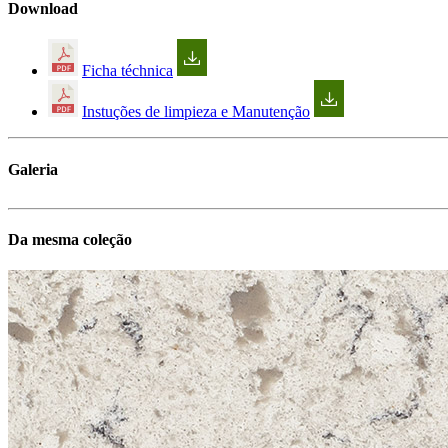
Download
Ficha téchnica
Instuções de limpieza e Manutenção
Galeria
Da mesma coleção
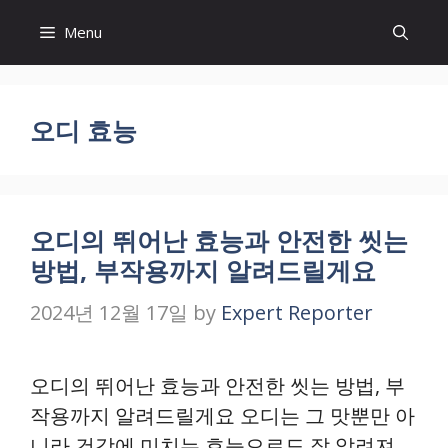
Skip
Menu
to
content
오디 효능
오디의 뛰어난 효능과 안전한 씻는
방법, 부작용까지 알려드릴게요
2024년 12월 17일
by
Expert Reporter
오디의 뛰어난 효능과 안전한 씻는 방법, 부
작용까지 알려드릴게요 오디는 그 맛뿐만 아
니라 건강에 미치는 효능으로도 잘 알려져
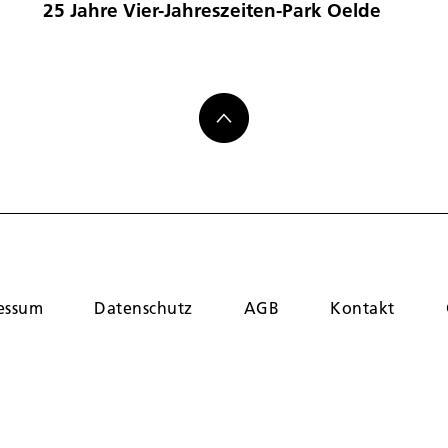
25 Jahre Vier-Jahreszeiten-Park Oelde
essum
Datenschutz
AGB
Kontakt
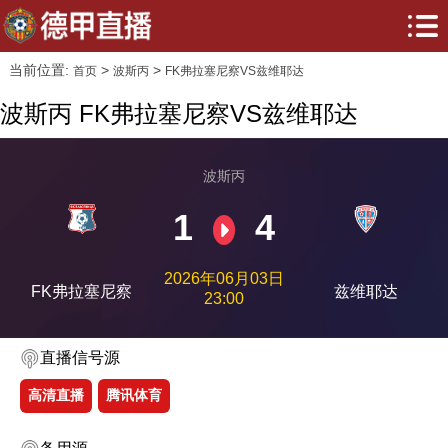
当前位置:
>
>
首页
波斯丙
FK弗拉塞尼察VS兹维耶达
波斯丙 FK弗拉塞尼察VS兹维耶达
波斯丙
1
4
2026年06月03日
FK弗拉塞尼察
兹维耶达
23:00
直播信号源
高清直播
腾讯体育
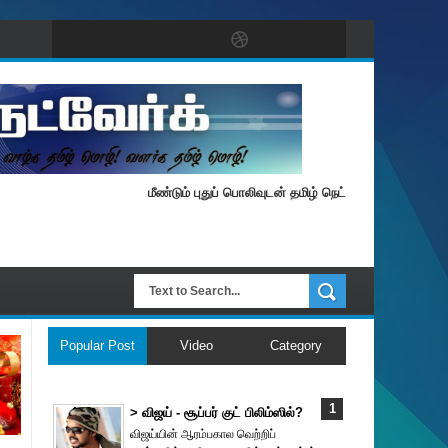
மீண்டும் புதுப் பொலிவுடன் தமிழ் நெட்வேர்க்.
Popular Post
Video
Category
> விஜய் - சூப்பர் குட் பிலிம்ஸில்?
விஜய்யின் ஆரம்பகால வெற்றிப்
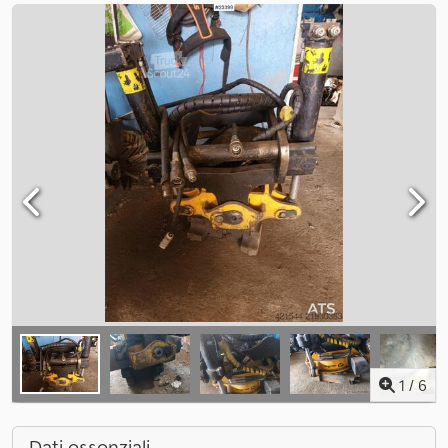
1
/
6
Dati essenziali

==============================

Exercise brief. Could you copy each line from the listing that has the word "알려드릴게요" in it?

Expected answer.
방법, 부작용까지 알려드릴게요
작용까지 알려드릴게요 오디는 그 맛뿐만 아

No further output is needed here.